▶ ASSIGNED TASK: Before copying the entries, remove the pictures; everything else stays exactly as it is.

▶ STUDY MATERIAL:
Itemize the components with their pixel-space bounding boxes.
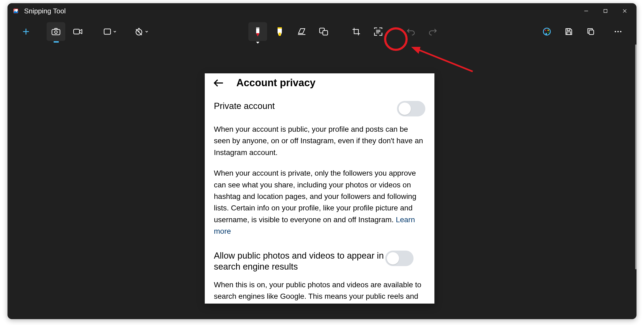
svg-rect-21 (323, 31, 328, 35)
screenshot-mode-button[interactable] (47, 22, 65, 41)
redo-button[interactable] (423, 22, 442, 41)
titlebar: Snipping Tool (7, 3, 637, 19)
back-arrow-icon[interactable] (213, 78, 223, 88)
svg-point-1 (14, 9, 15, 10)
close-button[interactable] (615, 3, 634, 19)
pen-tool-button[interactable] (248, 22, 267, 41)
svg-point-26 (545, 30, 546, 31)
toolbar (7, 19, 637, 44)
account-privacy-panel: Account privacy Private account When you… (205, 73, 434, 304)
copy-button[interactable] (581, 22, 600, 41)
window-controls (577, 3, 634, 19)
svg-point-28 (548, 32, 549, 33)
paint-edit-button[interactable] (537, 22, 556, 41)
svg-point-27 (548, 30, 549, 31)
svg-rect-31 (589, 30, 594, 35)
svg-rect-3 (604, 9, 607, 13)
private-account-title: Private account (214, 100, 397, 111)
snip-shape-dropdown[interactable] (99, 22, 122, 41)
search-engine-toggle[interactable] (385, 251, 414, 266)
delay-dropdown[interactable] (130, 22, 153, 41)
toggle-knob (387, 252, 399, 264)
highlighter-tool-button[interactable] (270, 22, 289, 41)
text-actions-button[interactable] (369, 22, 388, 41)
shapes-tool-button[interactable] (314, 22, 333, 41)
minimize-button[interactable] (577, 3, 596, 19)
svg-rect-11 (104, 29, 111, 34)
svg-point-32 (615, 31, 616, 32)
private-account-row: Private account (205, 95, 434, 118)
private-account-para1: When your account is public, your profil… (214, 123, 425, 158)
svg-rect-10 (74, 29, 79, 34)
video-mode-button[interactable] (69, 22, 87, 41)
panel-header: Account privacy (205, 73, 434, 95)
svg-rect-18 (278, 27, 282, 29)
new-snip-button[interactable] (17, 22, 35, 41)
scrollbar-thumb[interactable] (635, 44, 637, 269)
search-engine-description: When this is on, your public photos and … (205, 274, 434, 304)
eraser-tool-button[interactable] (292, 22, 311, 41)
search-engine-para1: When this is on, your public photos and … (214, 279, 425, 304)
save-button[interactable] (559, 22, 578, 41)
panel-title: Account privacy (236, 77, 316, 89)
scrollbar[interactable] (635, 44, 637, 319)
svg-point-33 (618, 31, 619, 32)
app-icon (12, 7, 19, 14)
private-account-toggle[interactable] (397, 101, 425, 116)
svg-point-34 (620, 31, 622, 32)
crop-tool-button[interactable] (347, 22, 366, 41)
search-engine-title: Allow public photos and videos to appear… (214, 250, 385, 272)
maximize-button[interactable] (596, 3, 615, 19)
svg-rect-29 (567, 29, 570, 31)
svg-rect-16 (256, 27, 259, 29)
toggle-knob (399, 103, 411, 115)
undo-button[interactable] (401, 22, 420, 41)
search-engine-row: Allow public photos and videos to appear… (205, 247, 434, 274)
snipping-tool-window: Snipping Tool (7, 3, 637, 319)
canvas-area: Account privacy Private account When you… (7, 44, 635, 319)
svg-rect-30 (567, 32, 571, 35)
svg-rect-17 (279, 33, 281, 36)
svg-rect-8 (52, 29, 60, 35)
window-title: Snipping Tool (24, 7, 577, 15)
svg-point-9 (55, 31, 57, 33)
private-account-para2: When your account is private, only the f… (214, 167, 425, 237)
private-account-description: When your account is public, your profil… (205, 118, 434, 247)
more-options-button[interactable] (609, 22, 627, 41)
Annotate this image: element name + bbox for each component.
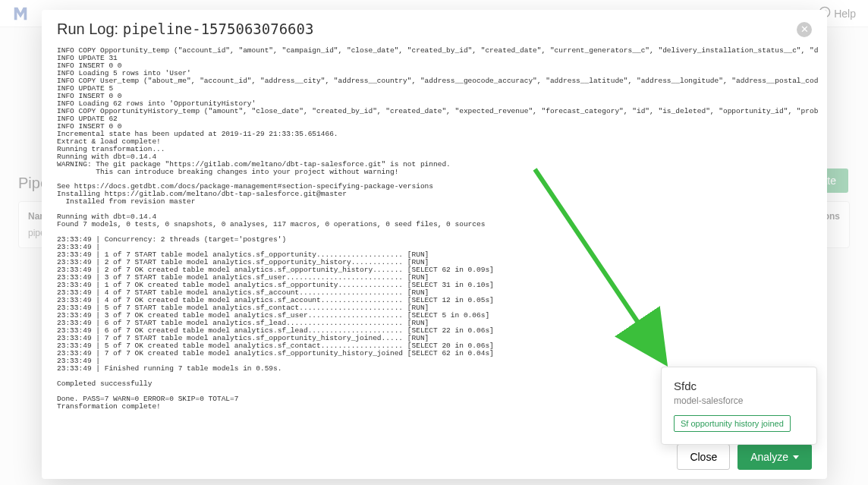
pipeline-id: pipeline-1575063076603 xyxy=(123,20,314,37)
analyze-popover: Sfdc model-salesforce Sf opportunity his… xyxy=(661,367,817,445)
analyze-label: Analyze xyxy=(750,451,788,463)
modal-title-prefix: Run Log: xyxy=(57,20,123,37)
modal-title: Run Log: pipeline-1575063076603 xyxy=(57,20,313,38)
popover-title: Sfdc xyxy=(674,379,804,392)
close-button[interactable]: Close xyxy=(677,444,730,470)
chevron-down-icon xyxy=(793,455,799,459)
popover-subtitle: model-salesforce xyxy=(674,395,804,406)
analyze-button[interactable]: Analyze xyxy=(737,444,812,470)
popover-item[interactable]: Sf opportunity history joined xyxy=(674,415,791,432)
modal-header: Run Log: pipeline-1575063076603 ✕ xyxy=(42,10,827,44)
close-icon[interactable]: ✕ xyxy=(797,22,812,37)
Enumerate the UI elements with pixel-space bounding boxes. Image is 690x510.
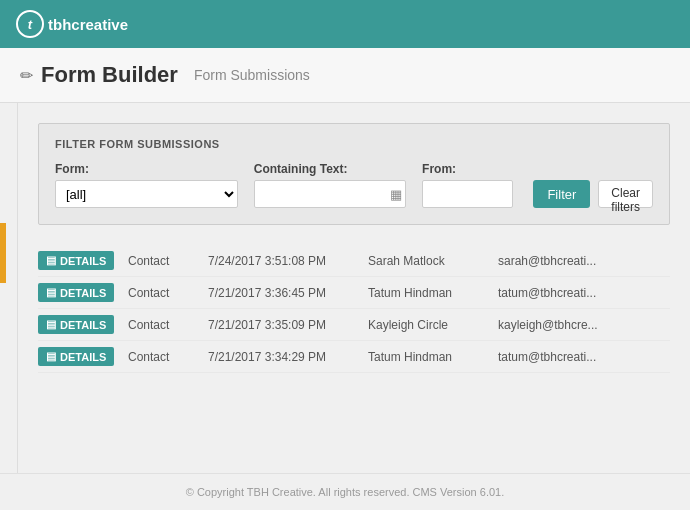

▶ OUTPUT BELOW:
Itemize the components with their pixel-space bounding boxes.
svg-rect-21 (323, 31, 328, 35)
screenshot-mode-button[interactable] (47, 22, 65, 41)
redo-button[interactable] (423, 22, 442, 41)
titlebar: Snipping Tool (7, 3, 637, 19)
back-arrow-icon[interactable] (213, 78, 223, 88)
svg-point-1 (14, 9, 15, 10)
close-button[interactable] (615, 3, 634, 19)
pen-tool-button[interactable] (248, 22, 267, 41)
svg-point-26 (545, 30, 546, 31)
toolbar (7, 19, 637, 44)
account-privacy-panel: Account privacy Private account When you… (205, 73, 434, 304)
copy-button[interactable] (581, 22, 600, 41)
window-controls (577, 3, 634, 19)
svg-point-28 (548, 32, 549, 33)
paint-edit-button[interactable] (537, 22, 556, 41)
svg-point-27 (548, 30, 549, 31)
svg-rect-31 (589, 30, 594, 35)
svg-rect-3 (604, 9, 607, 13)
private-account-title: Private account (214, 100, 397, 111)
snip-shape-dropdown[interactable] (99, 22, 122, 41)
search-engine-toggle[interactable] (385, 251, 414, 266)
delay-dropdown[interactable] (130, 22, 153, 41)
toggle-knob (387, 252, 399, 264)
highlighter-tool-button[interactable] (270, 22, 289, 41)
text-actions-button[interactable] (369, 22, 388, 41)
shapes-tool-button[interactable] (314, 22, 333, 41)
minimize-button[interactable] (577, 3, 596, 19)
svg-rect-11 (104, 29, 111, 34)
svg-point-32 (615, 31, 616, 32)
private-account-row: Private account (205, 95, 434, 118)
private-account-para1: When your account is public, your profil… (214, 123, 425, 158)
svg-rect-10 (74, 29, 79, 34)
video-mode-button[interactable] (69, 22, 87, 41)
panel-header: Account privacy (205, 73, 434, 95)
svg-rect-18 (278, 27, 282, 29)
new-snip-button[interactable] (17, 22, 35, 41)
scrollbar-thumb[interactable] (635, 44, 637, 269)
search-engine-description: When this is on, your public photos and … (205, 274, 434, 304)
eraser-tool-button[interactable] (292, 22, 311, 41)
search-engine-para1: When this is on, your public photos and … (214, 279, 425, 304)
save-button[interactable] (559, 22, 578, 41)
panel-title: Account privacy (236, 77, 316, 89)
scrollbar[interactable] (635, 44, 637, 319)
svg-point-33 (618, 31, 619, 32)
app-icon (12, 7, 19, 14)
private-account-toggle[interactable] (397, 101, 425, 116)
svg-point-34 (620, 31, 622, 32)
crop-tool-button[interactable] (347, 22, 366, 41)
search-engine-title: Allow public photos and videos to appear… (214, 250, 385, 272)
maximize-button[interactable] (596, 3, 615, 19)
svg-rect-29 (567, 29, 570, 31)
svg-rect-16 (256, 27, 259, 29)
toggle-knob (399, 103, 411, 115)
undo-button[interactable] (401, 22, 420, 41)
search-engine-row: Allow public photos and videos to appear… (205, 247, 434, 274)
snipping-tool-window: Snipping Tool (7, 3, 637, 319)
canvas-area: Account privacy Private account When you… (7, 44, 635, 319)
svg-rect-30 (567, 32, 571, 35)
svg-rect-17 (279, 33, 281, 36)
svg-rect-8 (52, 29, 60, 35)
window-title: Snipping Tool (24, 7, 577, 15)
svg-point-9 (55, 31, 57, 33)
private-account-para2: When your account is private, only the f… (214, 167, 425, 237)
private-account-description: When your account is public, your profil… (205, 118, 434, 247)
more-options-button[interactable] (609, 22, 627, 41)
Annotate this image: element name + bbox for each component.
pipeline-id: pipeline-1575063076603 xyxy=(123,20,314,37)
analyze-popover: Sfdc model-salesforce Sf opportunity his… xyxy=(661,367,817,445)
analyze-label: Analyze xyxy=(750,451,788,463)
modal-title-prefix: Run Log: xyxy=(57,20,123,37)
modal-title: Run Log: pipeline-1575063076603 xyxy=(57,20,313,38)
popover-title: Sfdc xyxy=(674,379,804,392)
close-button[interactable]: Close xyxy=(677,444,730,470)
chevron-down-icon xyxy=(793,455,799,459)
popover-subtitle: model-salesforce xyxy=(674,395,804,406)
analyze-button[interactable]: Analyze xyxy=(737,444,812,470)
popover-item[interactable]: Sf opportunity history joined xyxy=(674,415,791,432)
modal-header: Run Log: pipeline-1575063076603 ✕ xyxy=(42,10,827,44)
close-icon[interactable]: ✕ xyxy=(797,22,812,37)
Enumerate the UI elements with pixel-space bounding boxes. Image is 690x510.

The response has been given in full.